The Kransco product poster shows people sailing in a bay and small waves.

I believe the poster photos feature Bobby Szabad riding in the surf between Tamarack and Warm Water Jetty in Carlsbad.

The photos do not stress high performance.

The Magazine Ad

Here's how Windjammer hit the market and how it was promoted in a one-page ad:

As fun as it looks.

Boardsailing is every bit as fun as it looks, and it's a lot easier to learn than you probably think.

You get the challenges and thrills of both surfing and sailing in a unique combination which is different from either.

And ideal conditions for boardsailing are what used to mean it was time to paddle in - a good, stiff breeze and small surf.

It seems like it's always like that, right?

Soft Means Soft!

Dig your toes into the soft, textured deck for no-slip traction, and leave the messy wax or deck shoes at home.

Beginners love the confidence they get from the soft hull, and experts appreciate it, too.

No more bumps and bruises from the inevitable spills while leaning advanced freestyle moves. It's not hard.

Fast and Light

The eleven-foot hull weighs just 28 pounds - a full 10 to 20 pounds lighter than a conventional hard board.

That not only means it's easier to carry around, it means faster turns, quicker acceleration, and higher wave jumps for experts, yet it's easier and more stable for beginners.
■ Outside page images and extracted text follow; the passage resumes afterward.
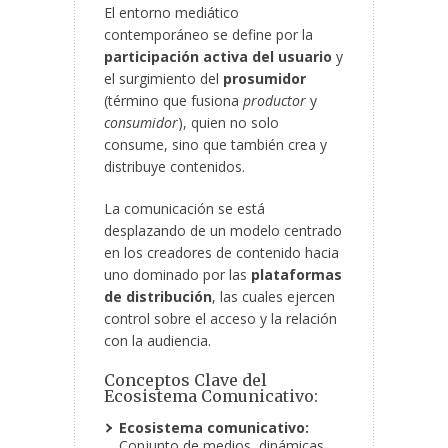
El entorno mediático
contemporáneo se define por la
participación activa del usuario
y
el surgimiento del
prosumidor
(término que fusiona
productor
y
consumidor
), quien no solo
consume, sino
que también crea y
distribuye contenidos.
La comunicación se está
desplazando de un modelo centrado
en los creadores de contenido hacia
uno dominado por las
plataformas
de distribución
, las cuales ejercen
control sobre el acceso y la relación
con la audiencia.
Conceptos Clave del
Ecosistema Comunicativo:
Ecosistema comunicativo:
Conjunto de medios, dinámicas,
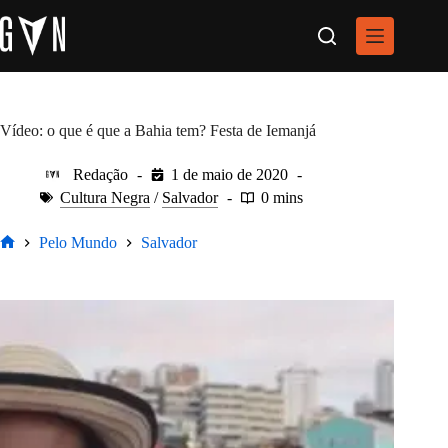
Pular
para
o
conteúdo
Vídeo: o que é que a Bahia tem? Festa de Iemanjá
Redação
1 de maio de 2020
Cultura Negra
/
Salvador
0 mins
Pelo Mundo
Salvador
Home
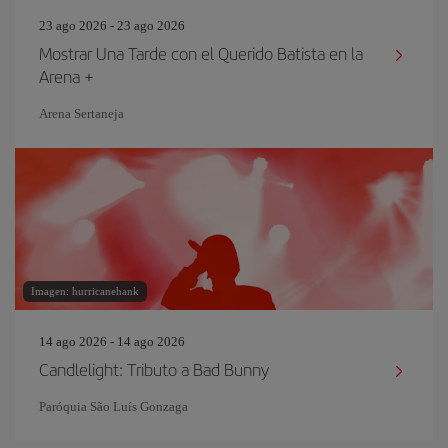
23 ago 2026 - 23 ago 2026
Mostrar Una Tarde con el Querido Batista en la
Arena +
Arena Sertaneja
Imagen: hurricanehank
14 ago 2026 - 14 ago 2026
Candlelight: Tributo a Bad Bunny
Paróquia São Luís Gonzaga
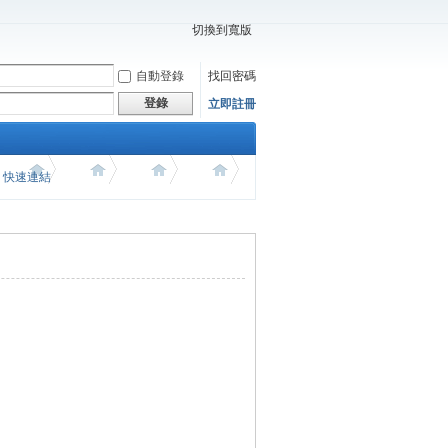
切換到寬版
自動登錄
找回密碼
登錄
立即註冊
價 快速連結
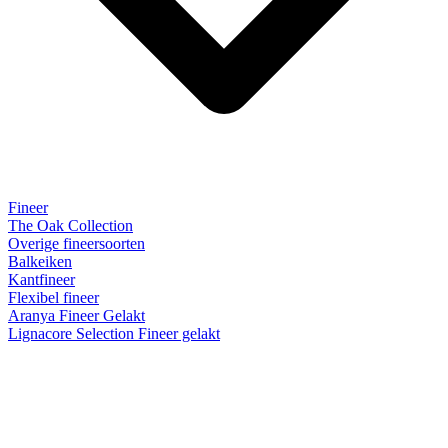
Fineer
The Oak Collection
Overige fineersoorten
Balkeiken
Kantfineer
Flexibel fineer
Aranya Fineer Gelakt
Lignacore Selection Fineer gelakt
Expert Design, Proven Construction

Morey Boogie is the most experienced manufacturer of soft surfing products in the world.

In fact, we invented them! Our experience with the Morey Boogie and the Morey Doyle soft surfboard was a natural application to a sailboard.

But we didn't just stick a sail on a surfboard.

The Windjammer hull was designed by Mickey Fremont, a world-renowned sailboard designer.

The rigging is an equipment freak's dream - sophisticated European fittings, adjustable daggerboard and fin, aluminum booms, gorgeous multicolored sail, and three-position mast base, to mention a few.

All this and an unbelievably low price too... How can you lose?

Why Wait?

If you find yourself saying, "I'd like to try that someday, why wait?

The soft Windjammer is the perfect way to get into boardsailing.

Then when the wind comes up, you're not finished for the day - the fun is just beginning!

Enjoy, enjoy.

Windjammer: the ad used to promote Kransco's California Windjammer soft sailboard

The Instruction Manual

I was tasked with putting together a small 5-1/2 x 8-1/2" booklet that covered the basics of rigging and sailing your board.

Having just learned to sailboard myself, I was in an ideal position to understand how to teach someone the skills needed.

At the time, there were few books on the subject, and no other manufacturers took the trouble to offer instructions that went beyond initial assembly.

In truth, learning to sailboard takes some instruction.

It is not like either sailing or surfing, although the balance skills of surfing and the sailing knowledge of using the wind for power come together in a unique way.

The board is steered not with a rudder but by leaning the mast and sail fore or aft to turn and pulling (or "sheeting in") the sail toward you to accelerate.

It is not at all intuitive like riding a bodyboard.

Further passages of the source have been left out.